EXCERPTED RECORDS below:

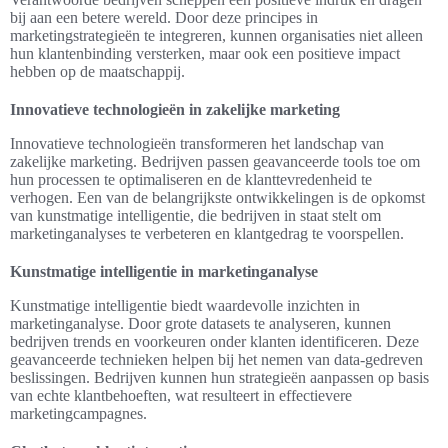
bij aan een betere wereld. Door deze principes in
marketingstrategieën te integreren, kunnen organisaties niet alleen
hun klantenbinding versterken, maar ook een positieve impact
hebben op de maatschappij.
Innovatieve technologieën in zakelijke marketing
Innovatieve technologieën transformeren het landschap van
zakelijke marketing. Bedrijven passen geavanceerde tools toe om
hun processen te optimaliseren en de klanttevredenheid te
verhogen. Een van de belangrijkste ontwikkelingen is de opkomst
van kunstmatige intelligentie, die bedrijven in staat stelt om
marketinganalyses te verbeteren en klantgedrag te voorspellen.
Kunstmatige intelligentie in marketinganalyse
Kunstmatige intelligentie biedt waardevolle inzichten in
marketinganalyse. Door grote datasets te analyseren, kunnen
bedrijven trends en voorkeuren onder klanten identificeren. Deze
geavanceerde technieken helpen bij het nemen van data-gedreven
beslissingen. Bedrijven kunnen hun strategieën aanpassen op basis
van echte klantbehoeften, wat resulteert in effectievere
marketingcampagnes.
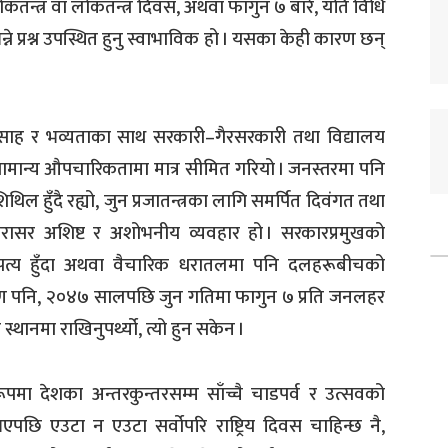
 लोकतन्त्र वा लोकतन्त्र दिवस, अथवा फागुन ७ बारे, यति विधि
ने प्रश्न उपस्थित हुनु स्वाभाविक हो । यसका केही कारण छन्
त्साह र भव्यताका साथ सरकारी–गैरसरकारी तथा विद्यालय
ामान्य औपचारिकतामा मात्र सीमित गरियो । जनस्तरमा पनि
ल हुँदै रह्यो, जुन प्रजातन्त्रका लागि समर्पित दिवंगत तथा
, सरासर अशिष्ट र अशोभनीय व्यवहार हो । सरकारप्रमुखको
आधिपत्य हुँदा अथवा वैचारिक धरातलमा पनि दलहरूबीचको
कारण पनि, २०४७ सालपछि जुन गतिमा फागुन ७ प्रति जनलहर
स्थानमा राखिनुपर्थ्यो, त्यो हुन सकेन ।
रूपमा देशका अन्तरकुन्तरसम्म साँच्चै चाडपर्व र उत्सवको
एपछि एउटा न एउटा सर्वोपरि राष्ट्रिय दिवस चाहिन्छ नै,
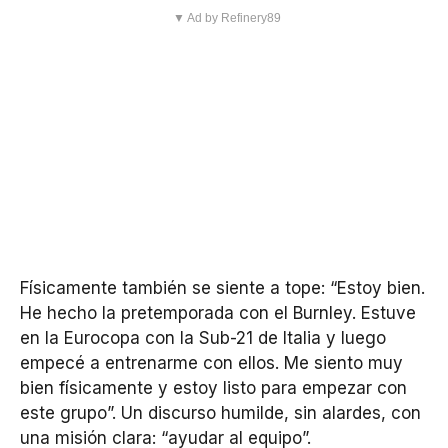
▼ Ad by Refinery89
Físicamente también se siente a tope: “Estoy bien.
He hecho la pretemporada con el Burnley. Estuve
en la Eurocopa con la Sub-21 de Italia y luego
empecé a entrenarme con ellos. Me siento muy
bien físicamente y estoy listo para empezar con
este grupo”. Un discurso humilde, sin alardes, con
una misión clara: “ayudar al equipo”.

End of EXCERPTED RECORDS.

▶ _WHAT THIS TASK INVOLVES_: The whole listing must be transcribed exactly. No pictures belong in the copy.

▶ _RESULT_:
bij aan een betere wereld. Door deze principes in
marketingstrategieën te integreren, kunnen organisaties niet alleen
hun klantenbinding versterken, maar ook een positieve impact
hebben op de maatschappij.
Innovatieve technologieën in zakelijke marketing
Innovatieve technologieën transformeren het landschap van
zakelijke marketing. Bedrijven passen geavanceerde tools toe om
hun processen te optimaliseren en de klanttevredenheid te
verhogen. Een van de belangrijkste ontwikkelingen is de opkomst
van kunstmatige intelligentie, die bedrijven in staat stelt om
marketinganalyses te verbeteren en klantgedrag te voorspellen.
Kunstmatige intelligentie in marketinganalyse
Kunstmatige intelligentie biedt waardevolle inzichten in
marketinganalyse. Door grote datasets te analyseren, kunnen
bedrijven trends en voorkeuren onder klanten identificeren. Deze
geavanceerde technieken helpen bij het nemen van data-gedreven
beslissingen. Bedrijven kunnen hun strategieën aanpassen op basis
van echte klantbehoeften, wat resulteert in effectievere
marketingcampagnes.
 लोकतन्त्र वा लोकतन्त्र दिवस, अथवा फागुन ७ बारे, यति विधि
ने प्रश्न उपस्थित हुनु स्वाभाविक हो । यसका केही कारण छन्
त्साह र भव्यताका साथ सरकारी–गैरसरकारी तथा विद्यालय
ामान्य औपचारिकतामा मात्र सीमित गरियो । जनस्तरमा पनि
ल हुँदै रह्यो, जुन प्रजातन्त्रका लागि समर्पित दिवंगत तथा
, सरासर अशिष्ट र अशोभनीय व्यवहार हो । सरकारप्रमुखको
आधिपत्य हुँदा अथवा वैचारिक धरातलमा पनि दलहरूबीचको
कारण पनि, २०४७ सालपछि जुन गतिमा फागुन ७ प्रति जनलहर
स्थानमा राखिनुपर्थ्यो, त्यो हुन सकेन ।
रूपमा देशका अन्तरकुन्तरसम्म साँच्चै चाडपर्व र उत्सवको
एपछि एउटा न एउटा सर्वोपरि राष्ट्रिय दिवस चाहिन्छ नै,
▼ Ad by Refinery89
Físicamente también se siente a tope: “Estoy bien.
He hecho la pretemporada con el Burnley. Estuve
en la Eurocopa con la Sub-21 de Italia y luego
empecé a entrenarme con ellos. Me siento muy
bien físicamente y estoy listo para empezar con
este grupo”. Un discurso humilde, sin alardes, con
una misión clara: “ayudar al equipo”.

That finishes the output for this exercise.